[PROVIDED MATERIAL]
----------

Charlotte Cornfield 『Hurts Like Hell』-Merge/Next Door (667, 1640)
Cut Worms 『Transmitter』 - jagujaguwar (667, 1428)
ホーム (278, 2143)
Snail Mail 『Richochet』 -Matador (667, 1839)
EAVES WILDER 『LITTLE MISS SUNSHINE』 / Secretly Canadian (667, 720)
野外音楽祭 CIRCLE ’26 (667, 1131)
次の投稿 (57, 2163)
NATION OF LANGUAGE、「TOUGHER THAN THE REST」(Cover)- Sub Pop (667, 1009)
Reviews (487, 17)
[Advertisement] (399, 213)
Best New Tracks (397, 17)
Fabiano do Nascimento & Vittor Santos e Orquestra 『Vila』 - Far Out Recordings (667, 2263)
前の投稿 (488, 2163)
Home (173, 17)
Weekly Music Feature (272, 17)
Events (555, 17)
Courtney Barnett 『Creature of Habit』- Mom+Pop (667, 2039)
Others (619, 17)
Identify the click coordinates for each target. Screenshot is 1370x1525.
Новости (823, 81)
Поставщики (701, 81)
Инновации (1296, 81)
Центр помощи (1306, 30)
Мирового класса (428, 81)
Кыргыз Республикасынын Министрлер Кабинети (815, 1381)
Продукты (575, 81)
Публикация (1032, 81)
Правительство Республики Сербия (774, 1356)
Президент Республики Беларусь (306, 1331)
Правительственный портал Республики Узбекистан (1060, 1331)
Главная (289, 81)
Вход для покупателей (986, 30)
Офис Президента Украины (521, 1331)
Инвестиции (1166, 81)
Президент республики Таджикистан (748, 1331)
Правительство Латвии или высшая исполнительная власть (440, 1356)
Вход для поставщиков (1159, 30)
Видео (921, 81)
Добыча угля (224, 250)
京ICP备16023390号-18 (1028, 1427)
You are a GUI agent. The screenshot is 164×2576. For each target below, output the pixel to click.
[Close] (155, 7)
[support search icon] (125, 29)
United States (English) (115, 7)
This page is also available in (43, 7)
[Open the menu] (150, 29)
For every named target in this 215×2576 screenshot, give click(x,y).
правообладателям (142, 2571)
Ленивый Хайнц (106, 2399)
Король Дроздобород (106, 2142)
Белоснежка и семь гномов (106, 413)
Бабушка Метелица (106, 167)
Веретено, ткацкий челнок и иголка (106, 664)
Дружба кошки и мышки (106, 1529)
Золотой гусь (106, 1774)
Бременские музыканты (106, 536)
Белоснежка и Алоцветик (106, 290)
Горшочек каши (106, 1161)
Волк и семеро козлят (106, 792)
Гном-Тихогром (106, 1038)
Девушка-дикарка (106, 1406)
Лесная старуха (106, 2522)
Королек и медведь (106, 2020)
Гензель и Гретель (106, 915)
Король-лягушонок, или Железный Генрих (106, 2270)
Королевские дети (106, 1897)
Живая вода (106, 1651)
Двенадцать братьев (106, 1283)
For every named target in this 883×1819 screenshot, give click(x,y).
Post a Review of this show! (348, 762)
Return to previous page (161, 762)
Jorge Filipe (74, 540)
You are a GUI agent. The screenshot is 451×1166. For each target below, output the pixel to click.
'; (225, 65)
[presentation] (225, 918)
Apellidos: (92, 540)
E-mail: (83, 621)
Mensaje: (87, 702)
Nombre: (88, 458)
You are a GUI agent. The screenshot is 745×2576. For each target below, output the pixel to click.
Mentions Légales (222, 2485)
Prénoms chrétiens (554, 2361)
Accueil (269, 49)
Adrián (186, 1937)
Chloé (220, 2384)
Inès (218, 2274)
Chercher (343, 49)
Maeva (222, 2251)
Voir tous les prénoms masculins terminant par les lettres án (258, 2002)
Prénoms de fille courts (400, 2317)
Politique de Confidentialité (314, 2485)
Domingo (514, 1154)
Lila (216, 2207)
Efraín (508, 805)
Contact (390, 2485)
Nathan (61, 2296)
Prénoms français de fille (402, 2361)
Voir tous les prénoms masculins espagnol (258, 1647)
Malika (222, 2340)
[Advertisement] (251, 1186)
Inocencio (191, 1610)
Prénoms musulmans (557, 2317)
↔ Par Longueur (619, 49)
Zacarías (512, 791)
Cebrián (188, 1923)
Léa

----------

[WORK ITEM] Each line of the records must be reproduced exactly.

[PROBLEM SOLUTION]
Charlotte Cornfield 『Hurts Like Hell』-Merge/Next Door (667, 1640)
Cut Worms 『Transmitter』 - jagujaguwar (667, 1428)
ホーム (278, 2143)
Snail Mail 『Richochet』 -Matador (667, 1839)
EAVES WILDER 『LITTLE MISS SUNSHINE』 / Secretly Canadian (667, 720)
野外音楽祭 CIRCLE ’26 (667, 1131)
次の投稿 (57, 2163)
NATION OF LANGUAGE、「TOUGHER THAN THE REST」(Cover)- Sub Pop (667, 1009)
Reviews (487, 17)
[Advertisement] (399, 213)
Best New Tracks (397, 17)
Fabiano do Nascimento & Vittor Santos e Orquestra 『Vila』 - Far Out Recordings (667, 2263)
前の投稿 (488, 2163)
Home (173, 17)
Weekly Music Feature (272, 17)
Events (555, 17)
Courtney Barnett 『Creature of Habit』- Mom+Pop (667, 2039)
Others (619, 17)
Identify the click coordinates for each target. Screenshot is 1370x1525.
Новости (823, 81)
Поставщики (701, 81)
Инновации (1296, 81)
Центр помощи (1306, 30)
Мирового класса (428, 81)
Кыргыз Республикасынын Министрлер Кабинети (815, 1381)
Продукты (575, 81)
Публикация (1032, 81)
Правительство Республики Сербия (774, 1356)
Президент Республики Беларусь (306, 1331)
Правительственный портал Республики Узбекистан (1060, 1331)
Главная (289, 81)
Вход для покупателей (986, 30)
Офис Президента Украины (521, 1331)
Инвестиции (1166, 81)
Президент республики Таджикистан (748, 1331)
Правительство Латвии или высшая исполнительная власть (440, 1356)
Вход для поставщиков (1159, 30)
Видео (921, 81)
Добыча угля (224, 250)
京ICP备16023390号-18 (1028, 1427)
You are a GUI agent. The screenshot is 164×2576. For each target below, output the pixel to click.
[Close] (155, 7)
[support search icon] (125, 29)
United States (English) (115, 7)
This page is also available in (43, 7)
[Open the menu] (150, 29)
For every named target in this 215×2576 screenshot, give click(x,y).
правообладателям (142, 2571)
Ленивый Хайнц (106, 2399)
Король Дроздобород (106, 2142)
Белоснежка и семь гномов (106, 413)
Бабушка Метелица (106, 167)
Веретено, ткацкий челнок и иголка (106, 664)
Дружба кошки и мышки (106, 1529)
Золотой гусь (106, 1774)
Бременские музыканты (106, 536)
Белоснежка и Алоцветик (106, 290)
Горшочек каши (106, 1161)
Волк и семеро козлят (106, 792)
Гном-Тихогром (106, 1038)
Девушка-дикарка (106, 1406)
Лесная старуха (106, 2522)
Королек и медведь (106, 2020)
Гензель и Гретель (106, 915)
Король-лягушонок, или Железный Генрих (106, 2270)
Королевские дети (106, 1897)
Живая вода (106, 1651)
Двенадцать братьев (106, 1283)
For every named target in this 883×1819 screenshot, give click(x,y).
Post a Review of this show! (348, 762)
Return to previous page (161, 762)
Jorge Filipe (74, 540)
You are a GUI agent. The screenshot is 451×1166. For each target below, output the pixel to click.
'; (225, 65)
[presentation] (225, 918)
Apellidos: (92, 540)
E-mail: (83, 621)
Mensaje: (87, 702)
Nombre: (88, 458)
You are a GUI agent. The screenshot is 745×2576. For each target below, output the pixel to click.
Mentions Légales (222, 2485)
Prénoms chrétiens (554, 2361)
Accueil (269, 49)
Adrián (186, 1937)
Chloé (220, 2384)
Inès (218, 2274)
Chercher (343, 49)
Maeva (222, 2251)
Voir tous les prénoms masculins terminant par les lettres án (258, 2002)
Prénoms de fille courts (400, 2317)
Politique de Confidentialité (314, 2485)
Domingo (514, 1154)
Lila (216, 2207)
Efraín (508, 805)
Contact (390, 2485)
Nathan (61, 2296)
Prénoms français de fille (402, 2361)
Voir tous les prénoms masculins espagnol (258, 1647)
Malika (222, 2340)
[Advertisement] (251, 1186)
Inocencio (191, 1610)
Prénoms musulmans (557, 2317)
↔ Par Longueur (619, 49)
Zacarías (512, 791)
Cebrián (188, 1923)
Léa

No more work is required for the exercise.